Lower volumes and tighter mortgage requirements are likely to constrain price growth this year, says CoreLogic.
An estimated 339,026 houses and 132,081 units were sold nationally in the 12 months to April 2016, according to CoreLogic RP Data's Property Pulse report. The result for houses was down 3.7% for the year, and for units was down 9.7% for the year.
The proportion of sales that were in capital was the lowest since January 2013, reflecting the growing trend of buyers moving out of the cities to find better value. Of all house sales, 61.5% were in capital cities, and 72.8% of unit sales were in capital cities.
Most cities are seeing weaker sales volumes. But cities that have recorded price falls are beginning to observe signs that the market could be correcting, as volumes flatten out.
Research analyst with CoreLogic RP Data, Cameron Kusher said, “While Perth and Darwin are the two cities where values fell over the past year, the trend line suggests that the rate of decline in sales is starting to flatten. This change could indicate that the worst of the value declines have been experienced and a level of demand is now returning to the market.”
“It is difficult to gauge exactly how strong the downwards trend is in Sydney, Melbourne and Brisbane given how many units are under construction," said Kusher. "Affordability constraints, particularly in Sydney and Melbourne, following consistent value growth in recent years, is likely leading to a decline in sales,” he said.

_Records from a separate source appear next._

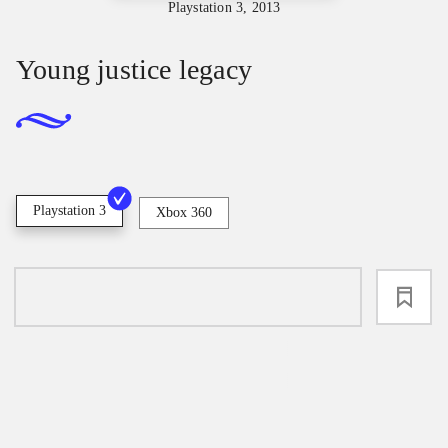
Playstation 3, 2013
Young justice legacy
Playstation 3
Xbox 360
loading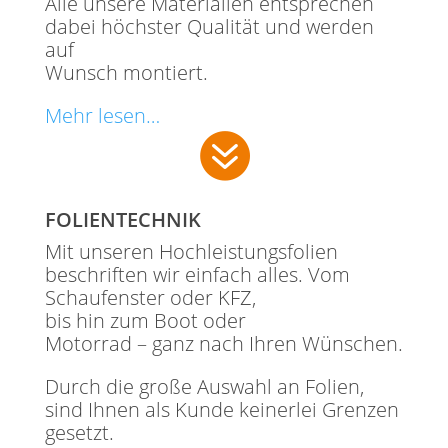
Alle unsere Materialien entsprechen
dabei höchster Qualität und werden
auf
Wunsch montiert.
Mehr lesen…

FOLIENTECHNIK
Mit unseren Hochleistungsfolien
beschriften wir einfach alles. Vom
Schaufenster oder KFZ,
bis hin zum Boot oder
Motorrad – ganz nach Ihren Wünschen.
Durch die große Auswahl an Folien,
sind Ihnen als Kunde keinerlei Grenzen
gesetzt.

While Adelaide, Hobart and Canberra are seeing transactions trend slightly lower in recent months, the trend is not as strong as that in Sydney and Melbourne.
Kusher said, “This trend suggests a fairly steady demand in each of these cities and is reflective of their moderate increases in home values currently.”

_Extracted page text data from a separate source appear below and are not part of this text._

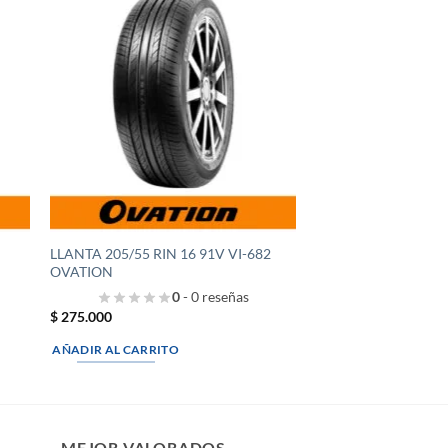
dir
Añadir
la
a la
a de
lista de
eos
deseos
LLANTA 205/55 RIN 16 91V VI-682
OVATION
0
- 0 reseñas
$
275.000
AÑADIR AL CARRITO
MEJOR VALORADOS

Sales volumes peaked at 633,904 transactions in the 12 months to May 2002. Only 471,107 sales were recorded over the past year, a decline of 25.7% from the 2002 peak.
Kusher said, “The high costs associated with exiting a property such as agent commissions, and stamp duty at point of purchase, are both likely to be major deterrents to an increased level in sales activity.”
Kusher said that the population was 19.5 million in June 2002, and is now 24.1 million, but transaction volumes are still down significantly on the levels recorded in 2002.
“With fewer transactions in the market and tighter mortgage lending conditions, we’re expecting to see less upward pressure on home values as we progress through 2016.”